Faculty of Engineering and Natural Sciences
A quantum mechanical concept for controlling radiation damage
in biological electron microscopy
Institute of Physics, University of Zurich
The most successful methods of structural biology are at present X-ray crystallography and NMR spectroscopy. Electron microscopy, with its unique advantages, is expected to play an increasingly significant role in the future. However, the major problem of biological electron microscopy is its poor resolution due to severe radiation damage. This is because a large number of electrons normally needed to ensure good statistics, in other words good signal to noise ratio, would inevitably destroy the fragile biological specimens. In this talk I will describe a possible way out for this seemingly intractable problem . Furthermore, I will show that, on both experimental and theoretical grounds, our scheme based on micro-fabricated diffractive electron optics is feasible with currently available technologies. To stretch a point slightly, it may be said that the main idea is to image the entire specimen by one electron, to minimize radiation damage.
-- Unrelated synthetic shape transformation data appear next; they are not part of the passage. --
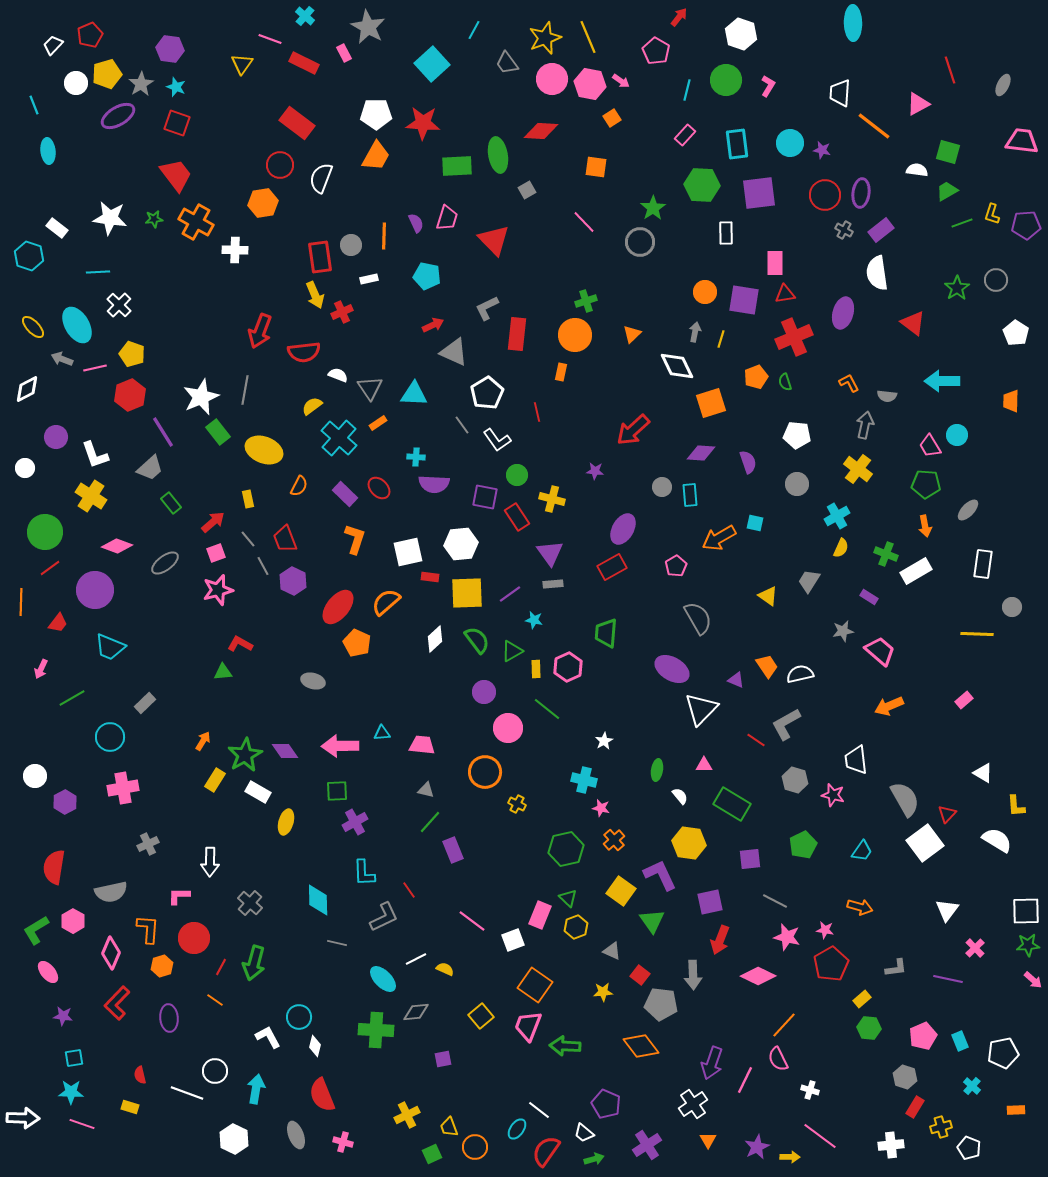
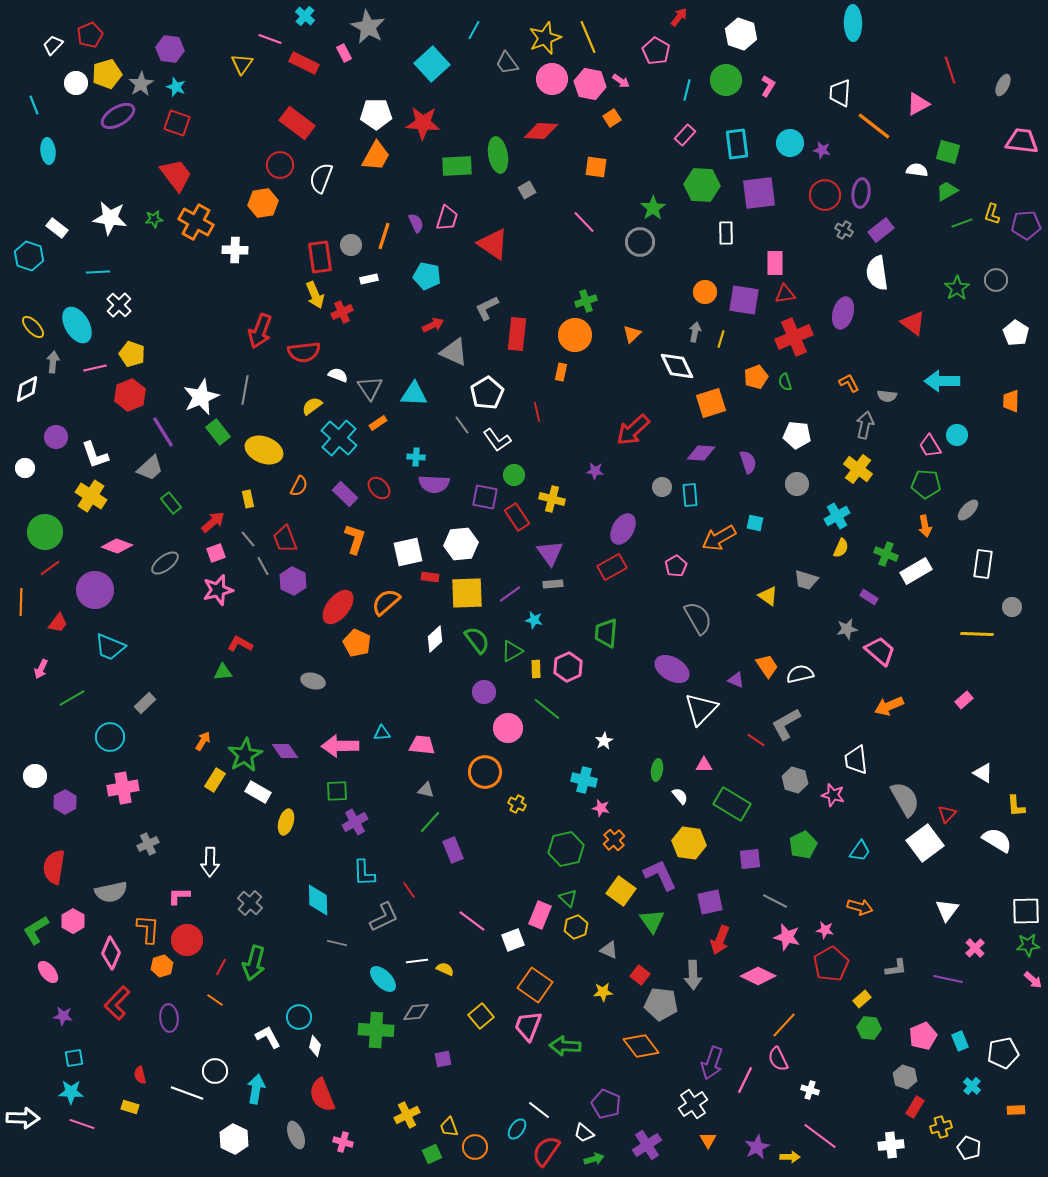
orange line at (384, 236): rotated 16 degrees clockwise
red triangle at (494, 240): moved 1 px left, 4 px down; rotated 12 degrees counterclockwise
gray arrow at (62, 359): moved 9 px left, 3 px down; rotated 75 degrees clockwise
green circle at (517, 475): moved 3 px left
gray trapezoid at (809, 581): moved 3 px left, 1 px up; rotated 105 degrees counterclockwise
gray star at (843, 631): moved 4 px right, 2 px up
cyan trapezoid at (862, 851): moved 2 px left
red circle at (194, 938): moved 7 px left, 2 px down
gray triangle at (612, 951): moved 3 px left, 1 px up
white line at (416, 959): moved 1 px right, 2 px down; rotated 20 degrees clockwise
 H. Okamoto, T. Latychevskaia and H.-W. Fink, “A quantum mechanical scheme to reduce radiation damage in electron microscopy”, Appl. Phys. Lett., in press.
Dr. Okamoto earned his Ph. D in applied physics at the Tokyo Institute of Technology in Japan for his study on the properties of superconducting single electron transistors. Since then, his research activities and interests have spanned several areas such as low temperature physics, surface science, and most recently, bio-physics.